WHAT IS REQUIRED:
Check every line below for the word "Services" and copy the ones that have it.

SUPPLIED DATA:
—————
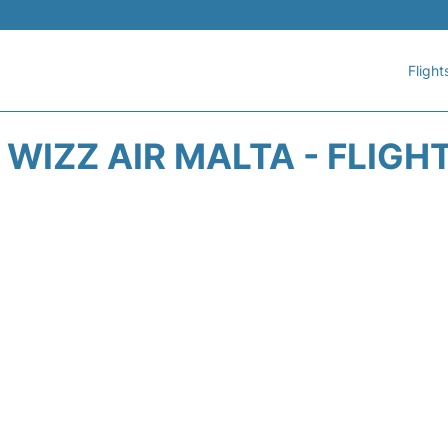
Flight
WIZZ AIR MALTA - FLIGH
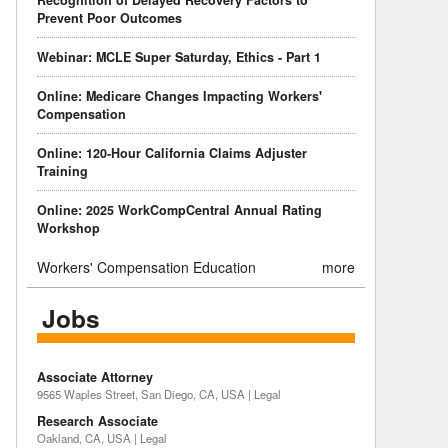
Recognition of Delayed Recovery Factors to
Prevent Poor Outcomes
Webinar: MCLE Super Saturday, Ethics - Part 1
Online: Medicare Changes Impacting Workers'
Compensation
Online: 120-Hour California Claims Adjuster
Training
Online: 2025 WorkCompCentral Annual Rating
Workshop
Workers' Compensation Education
more
Jobs
Associate Attorney
9565 Waples Street, San Diego, CA, USA | Legal
Research Associate
Oakland, CA, USA | Legal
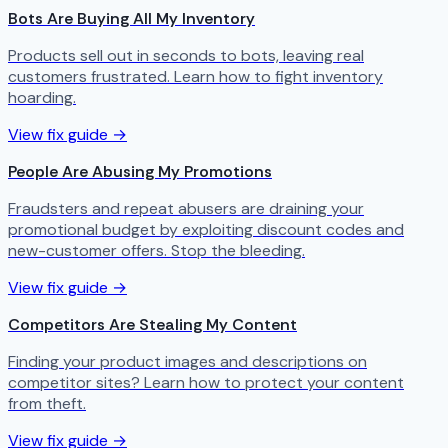
Bots Are Buying All My Inventory
Products sell out in seconds to bots, leaving real
customers frustrated. Learn how to fight inventory
hoarding.
View fix guide →
People Are Abusing My Promotions
Fraudsters and repeat abusers are draining your
promotional budget by exploiting discount codes and
new-customer offers. Stop the bleeding.
View fix guide →
Competitors Are Stealing My Content
Finding your product images and descriptions on
competitor sites? Learn how to protect your content
from theft.
View fix guide →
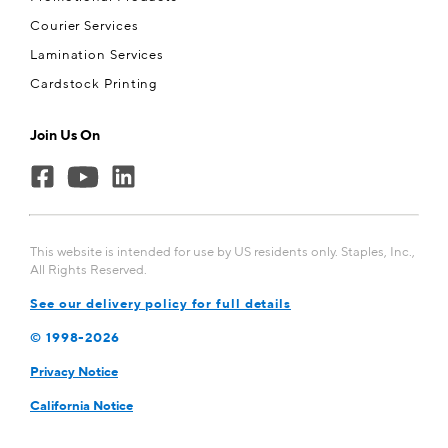
Courier Services
Lamination Services
Cardstock Printing
Join Us On
This website is intended for use by US residents only. Staples, Inc.,
All Rights Reserved.
See our delivery policy for full details
© 1998-
2026
Privacy Notice
California Notice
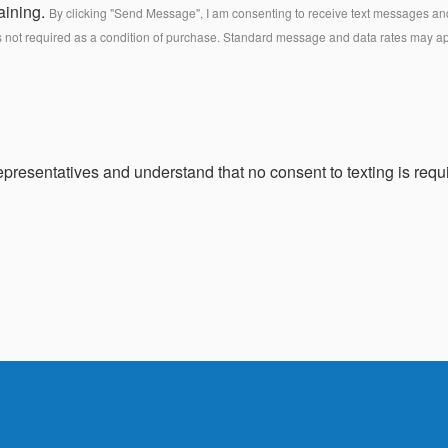
aining.
By clicking "Send Message", I am consenting to receive text messages and 
s not required as a condition of purchase. Standard message and data rates may a
presentatives and understand that no consent to texting is requi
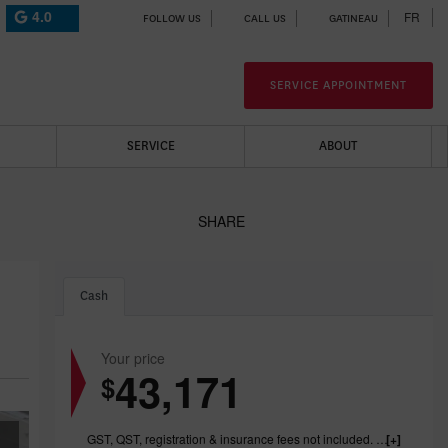
4.0
FR
FOLLOW US
CALL US
GATINEAU
SERVICE APPOINTMENT
SERVICE
ABOUT
SHARE
Cash
Your price
43,171
$
GST, QST, registration & insurance fees not included. 1199.00$ dealer fee included.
—————
YOUR SOLUTION:
Courier Services
Lamination Services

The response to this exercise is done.